Meet Chef Watson

Source: foodperestroika.com

Publication: dailyRx.com
January 13, 2015

Roll aside, Rosie — looks like the Jetsons might have found another super helper.

A new version of the “Jeopardy”-winning supercomputer Watson is here, and this time, he’s going to help you make a tasty — and healthy — dinner.

Chef Watson, built by the makers of the supercomputer that won $1 million on the game show, considers food combinations, cuisines, allergies and health concerns to create recipes to its master’s liking, according to Business Insider India.

“If you can understand what’s in an actual ingredient,” said Steven Abrams, an engineer with The Watson Group, according to NPR “so what is in butter, what’s in strawberries, what’s in chocolate. What are the key flavor compounds that give them those pleasant sensations? Then, you can make predictions about what’s going to be pleasant, what’s going to be sweet and spicy and salty and savory.”

That’s how Watson works his culinary magic. And Watson’s uses could be expanded to help those with food allergies and health concerns, in addition to considering food shortages.

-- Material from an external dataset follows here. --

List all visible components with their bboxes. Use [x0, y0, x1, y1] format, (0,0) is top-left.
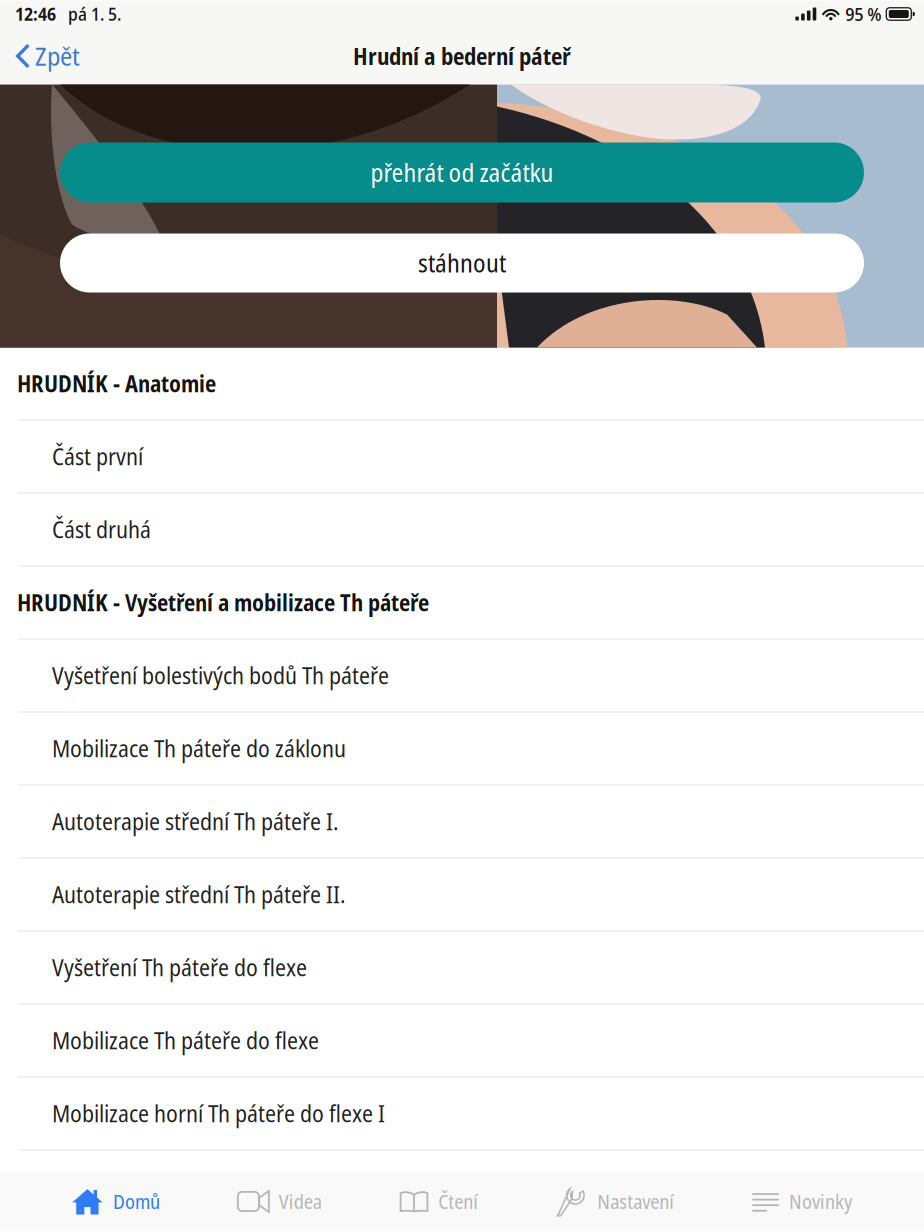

“It might be that you want to improve the fat content or the calorie content,” Abrams told NPR, “and it might be that what you want to do is focus less on certain fishes that may be overfished or may be endangered and instead trade in other fishes.”

To use Watson, a chef enters the ingredients and cuisines she prefers into her computer, along with allergy and diet concerns — such as gluten-free and low salt — and Watson generates a recipe.

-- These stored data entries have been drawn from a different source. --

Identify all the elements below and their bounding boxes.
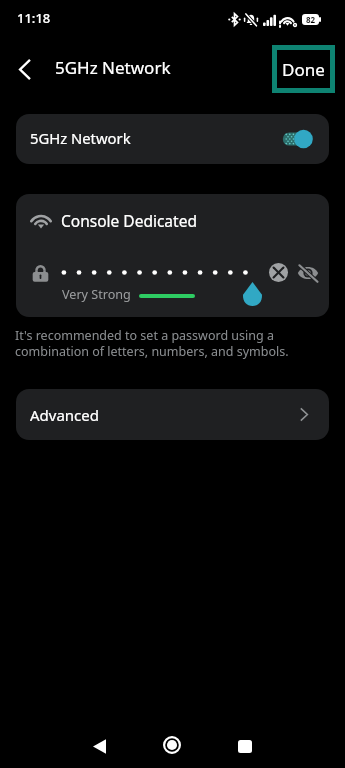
button[interactable]: Recent apps [223, 724, 267, 768]
button[interactable]: Back [77, 724, 121, 768]
button[interactable]: 5GHz Network [16, 114, 329, 164]
button[interactable]: Advanced [16, 389, 329, 440]
staticText: 82 [306, 14, 316, 25]
staticText: Very Strong [62, 286, 131, 303]
button[interactable]: Show password [291, 256, 324, 289]
button[interactable]: Done [272, 45, 335, 93]
button[interactable]: Back [5, 50, 43, 88]
staticText: 11:18 [17, 9, 51, 27]
staticText: Done [282, 58, 325, 81]
staticText: 5GHz Network [30, 128, 131, 148]
staticText: It's recommended to set a password using… [15, 327, 289, 360]
staticText: Console Dedicated [61, 210, 197, 231]
button[interactable]: Home [150, 723, 194, 767]
button[interactable]: Clear password [262, 256, 295, 289]
staticText: 5GHz Network [55, 56, 171, 79]
staticText: Advanced [30, 405, 100, 425]
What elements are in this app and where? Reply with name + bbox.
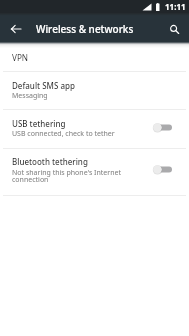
staticText: USB connected, check to tether	[12, 129, 115, 139]
button[interactable]: USB tethering	[0, 110, 189, 148]
button[interactable]: Back	[4, 17, 28, 41]
button[interactable]: Search	[162, 17, 186, 41]
staticText: 11:11	[165, 1, 186, 12]
staticText: Bluetooth tethering	[12, 156, 88, 167]
staticText: Default SMS app	[12, 80, 75, 91]
staticText: USB tethering	[12, 118, 66, 129]
staticText: connection	[12, 175, 49, 185]
staticText: Messaging	[12, 91, 48, 101]
staticText: VPN	[12, 52, 29, 63]
button[interactable]: VPN	[0, 43, 189, 71]
staticText: Not sharing this phone's Internet	[12, 168, 121, 178]
button[interactable]: Default SMS app	[0, 72, 189, 109]
button[interactable]: Bluetooth tethering	[0, 149, 189, 195]
staticText: Wireless & networks	[36, 22, 134, 36]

According to Business Insider, Watson understands what ingredients cuisines could have in common and what combination might taste best. And voila, recipes like Vietnamese apple kebab and shrimp-lamb dumplings are born.

Watson is a cognitive computing technology that, according to IBM’s Watson website, “processes information more like a human than a computer.” Watson learns languages, gathers data and gains intelligence over time. As the computer learns from both its failures and its successes, it gets smarter, and its hypotheses, like the recipes of Chef Watson, improve.

But Watson isn’t quite the humanoid the Jetsons’s Rosie is — he doesn’t exactly know when to say no. Recipes from Watson have included such disasters as Belgian bacon pudding and an Austrian chocolate burrito, according to Fusion.